Here you can see the milliput holding the expansion port to the case and hopefully see it smoothed into the original case so that once painted it should look pretty stock.
Next step is to masking tape the little spongey feet of the case so that they don't get caked in paint as well as the sticker telling you what serial number etc your megadrive is. Then it's off to the painting stage.
I gave the case a quick coating of grey primer over the new expansion port area and then painted the whole of it with Halfords Matt Black car paint. I've found that it gives a finish that is very close to the way the plastic looks on the original Megadrive's. So once its dried it will get a coating of a Matt Varnish so that it keeps its plasticy look rather than being all glossy. In the photos it looks glossy but that is because its still drying. You might also have spotted the Neptune case having another coating of paint. I did a bit more work on it on my holiday but that is for another post ;-)
So, The case has been painted and now is dry.

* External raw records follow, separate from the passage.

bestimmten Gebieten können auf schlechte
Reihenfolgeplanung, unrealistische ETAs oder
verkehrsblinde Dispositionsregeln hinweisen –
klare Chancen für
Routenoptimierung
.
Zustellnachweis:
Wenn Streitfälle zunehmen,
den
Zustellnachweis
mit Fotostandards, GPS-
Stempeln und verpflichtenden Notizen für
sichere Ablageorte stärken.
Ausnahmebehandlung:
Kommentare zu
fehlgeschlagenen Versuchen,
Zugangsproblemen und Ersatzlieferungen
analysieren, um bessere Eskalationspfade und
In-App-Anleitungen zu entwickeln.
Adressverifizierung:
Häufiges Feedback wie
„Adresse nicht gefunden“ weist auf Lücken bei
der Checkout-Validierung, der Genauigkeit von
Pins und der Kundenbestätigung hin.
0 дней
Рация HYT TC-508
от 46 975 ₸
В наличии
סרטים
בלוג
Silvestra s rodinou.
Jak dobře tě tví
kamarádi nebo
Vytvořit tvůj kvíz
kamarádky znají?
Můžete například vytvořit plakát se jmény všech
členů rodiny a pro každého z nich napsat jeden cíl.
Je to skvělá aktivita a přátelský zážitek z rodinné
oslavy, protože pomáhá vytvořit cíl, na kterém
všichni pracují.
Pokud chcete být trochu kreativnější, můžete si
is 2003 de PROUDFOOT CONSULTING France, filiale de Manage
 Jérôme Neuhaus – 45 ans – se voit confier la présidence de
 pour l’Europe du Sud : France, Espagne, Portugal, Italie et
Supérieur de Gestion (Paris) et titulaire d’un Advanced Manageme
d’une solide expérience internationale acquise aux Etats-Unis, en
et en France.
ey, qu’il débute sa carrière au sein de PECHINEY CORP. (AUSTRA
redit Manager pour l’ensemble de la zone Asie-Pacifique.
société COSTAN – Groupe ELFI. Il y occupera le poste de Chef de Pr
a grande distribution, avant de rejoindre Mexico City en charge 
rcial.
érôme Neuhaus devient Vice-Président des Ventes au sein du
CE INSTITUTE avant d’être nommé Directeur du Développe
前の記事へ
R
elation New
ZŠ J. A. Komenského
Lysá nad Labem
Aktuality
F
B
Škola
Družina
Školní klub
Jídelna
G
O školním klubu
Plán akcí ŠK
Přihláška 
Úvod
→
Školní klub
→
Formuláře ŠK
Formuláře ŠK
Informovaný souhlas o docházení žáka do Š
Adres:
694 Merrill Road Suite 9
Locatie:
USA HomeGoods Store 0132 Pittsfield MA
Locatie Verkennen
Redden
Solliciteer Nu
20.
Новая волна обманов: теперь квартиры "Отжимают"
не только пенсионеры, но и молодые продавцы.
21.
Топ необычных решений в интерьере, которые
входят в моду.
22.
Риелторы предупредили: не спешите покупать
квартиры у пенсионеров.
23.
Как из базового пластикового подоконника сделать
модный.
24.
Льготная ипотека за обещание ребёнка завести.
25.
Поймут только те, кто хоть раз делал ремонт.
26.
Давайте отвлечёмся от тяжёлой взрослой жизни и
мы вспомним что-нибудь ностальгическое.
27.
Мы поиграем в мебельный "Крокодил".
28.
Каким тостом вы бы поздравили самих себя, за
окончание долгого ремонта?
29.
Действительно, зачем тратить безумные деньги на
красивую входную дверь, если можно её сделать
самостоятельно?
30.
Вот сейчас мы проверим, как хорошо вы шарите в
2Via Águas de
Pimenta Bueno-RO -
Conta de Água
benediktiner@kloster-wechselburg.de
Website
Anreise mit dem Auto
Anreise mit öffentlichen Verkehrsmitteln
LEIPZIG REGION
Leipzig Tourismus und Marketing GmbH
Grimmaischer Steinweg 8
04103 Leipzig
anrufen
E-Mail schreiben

So, what does it look like?!
Pretty good to me, I know it could be a little smoother but to be honest this project has been taking too long, so it gets a tick from me. And in certain lights, as you'll see in the video, you can't really see the join. :-) Overall Im really please with the look of the expansion port. Especially with how sturdy it is, It has no wobble or flimsy-ness to it.
Time to put it all back together again and get the switches set into place.
And here's how the case and new side expansion looks with everything all built back inside the casing.
Looks pretty sweet I think !!! :-D Im very happy with how it's fitted together, and when its sitting on the table you wouldn't even think there was anything going on underneath the case. A real Street-Sleeper :-D
So, for the finishing touch to this little project. I want it to look stock but I also want it to still show a little hint as to what it is. To achieve this I bought some water-slip decal paper from the internet so that I can make my own "Jamma-drive 2" logo to replace the megadrive 2 logo thats already on the case. To start I measured up the height of the existing logo and got onto illustrator, and with a Sega typeface I layed up my logo. Logo all made to size and its onto the printer to get the water-slip decal printed out. Once its printed you have to spray some Matt Varnish onto the decal to make it waterproof and then onto dunking it in warm water.
And with a little bit of wiggling here is what the finished decal looks like on the case with a megadrive 2 underneath for comparison. :-)
Im super happy with how the whole project turned out. I don't think the case could have come out any better, the waterslip decal really puts the cherry on the cake as it would make you look over the jamma-drive and think its standard but make you do a double take and go "what!?!"
And here are 2 videos I made of the Jamma-drive 2. The first video showing you the insides of the Jamma-drive2, including the overclock repair.
Here is the second part which show's the Jamma-drive 2 playing some games. :-D
Man I'm happy this project is finished now as it was meant to be a nice quick and easy one, but with the RGB problem and then having to figure out the controller pads it dragged on a bit. But the finished 'drive has come out great I think.